Dr. Barbara entered into ministry 40 years ago with a background in social work and psychology instead of a formal education in seminary training. Over the decades she has successfully built a world-class ministry which she attributes to the grace and faithfulness of God. Despite her many life accomplishments she is focused on service to humanity and sums up her life’s mission and ministry in just a few words “impacting lives, bringing value to people and living as an expression of God on this earth.” At age 80, retirement is not really on her mind although she is proactively planning a succession strategy for the ministry.


Hillside International Chapel & Truth Center is a member of the International New Thought Alliance. Dr. Barbara began this nondenominational, ecumenical ministry in 1971 with twelve members in her living room. The Hillside complex covers nearly twelve acres with a growing congregation numbering more than 10,000. Hillside has a very visible and important role in the development of metropolitan Atlanta through its numerous programs and outreach projects. Hillside Chapel is the first African-American led New Thought affiliate to establish a sister-church in South Africa in May 1994.

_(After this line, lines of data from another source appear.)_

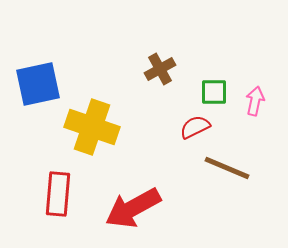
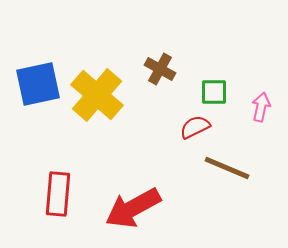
brown cross: rotated 32 degrees counterclockwise
pink arrow: moved 6 px right, 6 px down
yellow cross: moved 5 px right, 32 px up; rotated 22 degrees clockwise
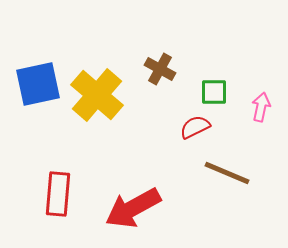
brown line: moved 5 px down
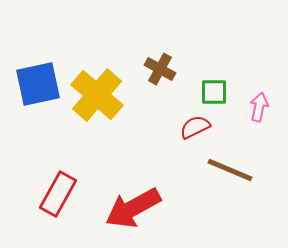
pink arrow: moved 2 px left
brown line: moved 3 px right, 3 px up
red rectangle: rotated 24 degrees clockwise
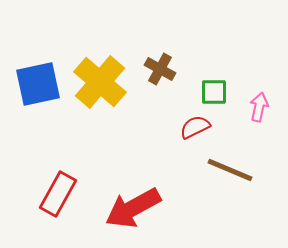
yellow cross: moved 3 px right, 13 px up
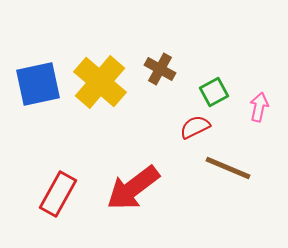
green square: rotated 28 degrees counterclockwise
brown line: moved 2 px left, 2 px up
red arrow: moved 20 px up; rotated 8 degrees counterclockwise
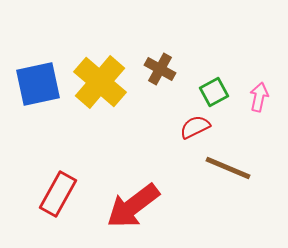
pink arrow: moved 10 px up
red arrow: moved 18 px down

Hillside Church which caters to the needs of an extremely diverse congregation is best described as a holistic ministry. It emphasizes ministry to the total man: spirit, soul and body and provides services that meets the needs of all these human departments. Members engage in intense prayer, bible study and devotion throughout the year and also learn how to live healthy and responsible lives especially in these economic times. The church is located on 2450 Cascade Road, S.W. Atlanta, GA 30311 and on the web at

Nana Yaa Twumwaa I (Center) at a Durbar In Ghana


Aside being priest Dr. Barbara is also the development Chief of Assin Nsuta in Ghana, West Africa and the first female chief in the region. She cherishes this function and title as much as her new one – Bishop and describes her consecration experience as surreal and somewhat similar to her enstoolment in Ghana on August 18, 2001. Her path to becoming a chief is not one of those things she anticipated or discerned it was more of preparation meeting a God arranged opportunity, an opportunity to serve, support and uplift a people which for her, an African-American woman has tremendous importance.

When the surprise enstoolment announcement came to her during a service in her Atlanta church, she neither knew about the word enstoolment nor its meaning. However since accepting the honor and responsibility she has contributed to her town through several development and educational programs, is currently working on a library project for her community and mothering one Ghanaian young lady in the United States. As chief she endeavors to visit her people twice a year. “ ..I am at home when I am in Ghana…”

Her stool name Nana Yaa Twunmwaa I translates into a Thursday born chief with special spiritual power, energy and courage. The name Twumwaa is related to the name Asantawaa in the Akan culture hence Nana Yaa Asantawaa, national hero of the Ashanti’s of Ghana is a spiritual sister of Nana Yaa Twumwaa I. (Dr. Barbara). In Ghana she serves on the council of Chiefs for the Nkosuohene of the Benkum Division of the Assin Apimanim Traditional Area.